WHAT YOU ARE ASKED TO DO: Word for word, restate all the records; images are not part of the copy.

DATA UNDER STUDY:

Content starts

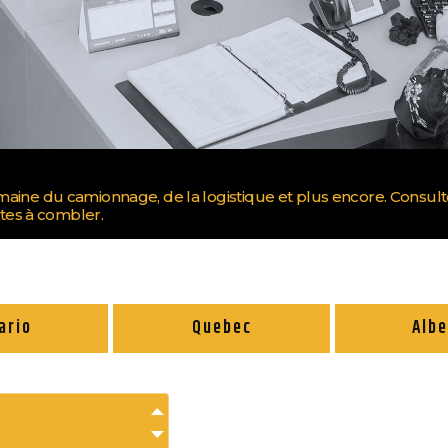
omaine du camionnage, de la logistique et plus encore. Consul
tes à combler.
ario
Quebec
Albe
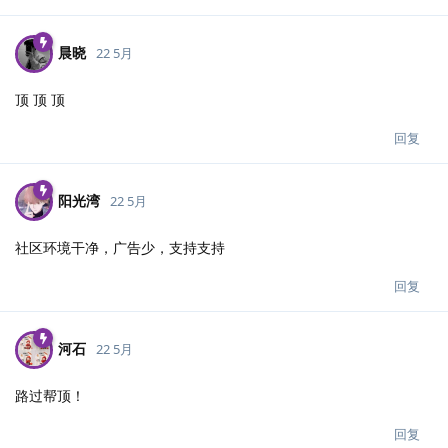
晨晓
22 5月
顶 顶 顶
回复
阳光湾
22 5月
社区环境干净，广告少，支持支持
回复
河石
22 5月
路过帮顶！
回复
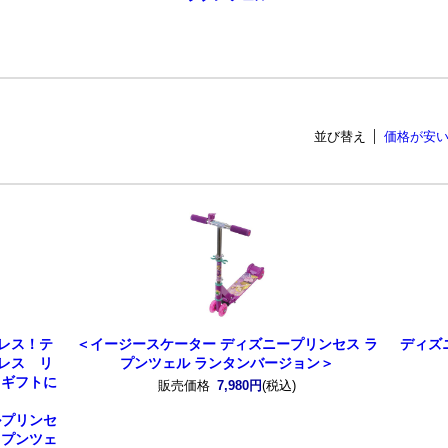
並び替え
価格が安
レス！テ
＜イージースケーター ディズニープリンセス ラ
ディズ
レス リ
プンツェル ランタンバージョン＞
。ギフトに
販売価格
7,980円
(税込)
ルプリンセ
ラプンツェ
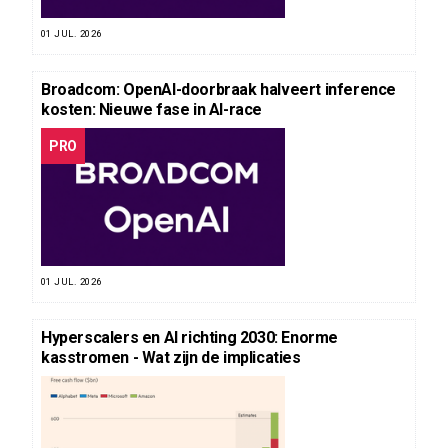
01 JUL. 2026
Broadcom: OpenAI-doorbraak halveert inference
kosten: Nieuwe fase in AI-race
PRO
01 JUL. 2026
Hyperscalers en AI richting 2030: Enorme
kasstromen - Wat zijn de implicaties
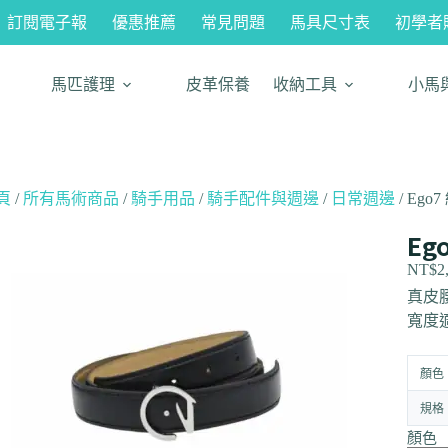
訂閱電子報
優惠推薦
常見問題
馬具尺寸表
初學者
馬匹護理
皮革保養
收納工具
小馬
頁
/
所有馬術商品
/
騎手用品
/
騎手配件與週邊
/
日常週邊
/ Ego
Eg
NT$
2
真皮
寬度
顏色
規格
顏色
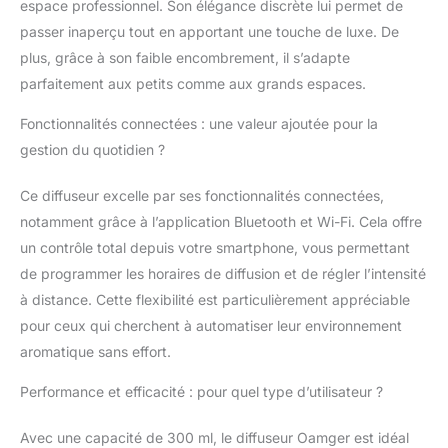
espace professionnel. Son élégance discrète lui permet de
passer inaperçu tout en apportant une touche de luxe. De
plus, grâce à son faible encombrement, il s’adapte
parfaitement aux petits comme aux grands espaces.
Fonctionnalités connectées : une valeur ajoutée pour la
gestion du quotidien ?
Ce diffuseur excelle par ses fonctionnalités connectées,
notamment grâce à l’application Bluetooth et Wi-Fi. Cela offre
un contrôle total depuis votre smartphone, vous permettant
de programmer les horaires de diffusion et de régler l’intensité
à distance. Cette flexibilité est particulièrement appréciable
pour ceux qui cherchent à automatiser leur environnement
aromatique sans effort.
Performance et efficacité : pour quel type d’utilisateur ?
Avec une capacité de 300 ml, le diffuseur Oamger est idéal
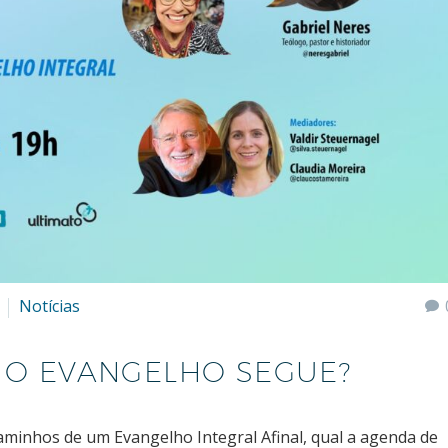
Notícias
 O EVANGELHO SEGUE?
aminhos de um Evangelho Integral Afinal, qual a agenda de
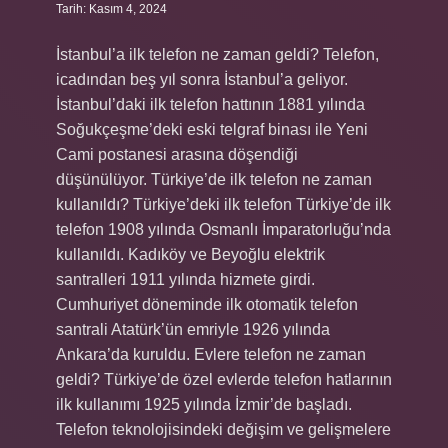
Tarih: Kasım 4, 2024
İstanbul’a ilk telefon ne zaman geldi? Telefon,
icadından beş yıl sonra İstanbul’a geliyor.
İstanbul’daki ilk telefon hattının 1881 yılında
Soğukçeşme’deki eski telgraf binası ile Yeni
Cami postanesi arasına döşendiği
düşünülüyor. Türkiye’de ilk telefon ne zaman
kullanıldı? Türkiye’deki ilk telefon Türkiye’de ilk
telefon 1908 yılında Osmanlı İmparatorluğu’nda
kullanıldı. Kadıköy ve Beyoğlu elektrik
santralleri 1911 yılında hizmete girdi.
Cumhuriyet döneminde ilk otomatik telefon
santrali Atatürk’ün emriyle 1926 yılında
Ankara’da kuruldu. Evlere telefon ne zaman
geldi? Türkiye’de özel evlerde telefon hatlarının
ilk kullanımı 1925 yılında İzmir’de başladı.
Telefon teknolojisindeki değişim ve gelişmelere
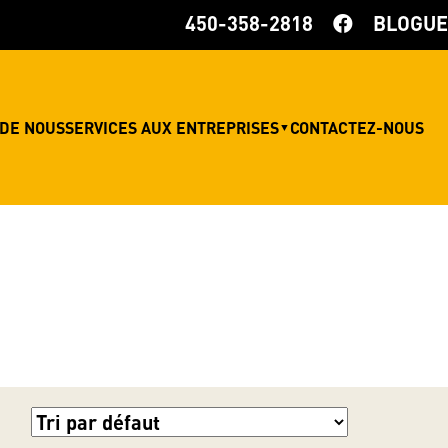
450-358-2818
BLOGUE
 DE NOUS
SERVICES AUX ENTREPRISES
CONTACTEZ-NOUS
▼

Content ends

OUTPUT OF THE TASK:
omaine du camionnage, de la logistique et plus encore. Consul
tes à combler.
ario
Quebec
Albe
晨晓
22 5月
顶 顶 顶
回复
阳光湾
22 5月
社区环境干净，广告少，支持支持
回复
河石
22 5月
路过帮顶！
回复
並び替え
価格が安
レス！テ
＜イージースケーター ディズニープリンセス ラ
ディズ
レス リ
プンツェル ランタンバージョン＞
。ギフトに
販売価格
7,980円
(税込)
ルプリンセ
ラプンツェ
01 JUL. 2026
Broadcom: OpenAI-doorbraak halveert inference
kosten: Nieuwe fase in AI-race
PRO
01 JUL. 2026
Hyperscalers en AI richting 2030: Enorme
kasstromen - Wat zijn de implicaties
訂閱電子報
優惠推薦
常見問題
馬具尺寸表
初學者
馬匹護理
皮革保養
收納工具
小馬
頁
/
所有馬術商品
/
騎手用品
/
騎手配件與週邊
/
日常週邊
/ Ego
Eg
NT$
2
真皮
寬度
顏色
規格
顏色
espace professionnel. Son élégance discrète lui permet de
passer inaperçu tout en apportant une touche de luxe. De
plus, grâce à son faible encombrement, il s’adapte
parfaitement aux petits comme aux grands espaces.
Fonctionnalités connectées : une valeur ajoutée pour la
gestion du quotidien ?
Ce diffuseur excelle par ses fonctionnalités connectées,
notamment grâce à l’application Bluetooth et Wi-Fi. Cela offre
un contrôle total depuis votre smartphone, vous permettant
de programmer les horaires de diffusion et de régler l’intensité
à distance. Cette flexibilité est particulièrement appréciable
pour ceux qui cherchent à automatiser leur environnement
aromatique sans effort.
Performance et efficacité : pour quel type d’utilisateur ?
Avec une capacité de 300 ml, le diffuseur Oamger est idéal
Notícias
 O EVANGELHO SEGUE?
aminhos de um Evangelho Integral Afinal, qual a agenda de
Tarih: Kasım 4, 2024
İstanbul’a ilk telefon ne zaman geldi? Telefon,
icadından beş yıl sonra İstanbul’a geliyor.
İstanbul’daki ilk telefon hattının 1881 yılında
Soğukçeşme’deki eski telgraf binası ile Yeni
Cami postanesi arasına döşendiği
düşünülüyor. Türkiye’de ilk telefon ne zaman
kullanıldı? Türkiye’deki ilk telefon Türkiye’de ilk
telefon 1908 yılında Osmanlı İmparatorluğu’nda
kullanıldı. Kadıköy ve Beyoğlu elektrik
santralleri 1911 yılında hizmete girdi.
Cumhuriyet döneminde ilk otomatik telefon
santrali Atatürk’ün emriyle 1926 yılında
Ankara’da kuruldu. Evlere telefon ne zaman
geldi? Türkiye’de özel evlerde telefon hatlarının
ilk kullanımı 1925 yılında İzmir’de başladı.
Telefon teknolojisindeki değişim ve gelişmelere
450-358-2818
BLOGUE
 DE NOUS
SERVICES AUX ENTREPRISES
CONTACTEZ-NOUS
▼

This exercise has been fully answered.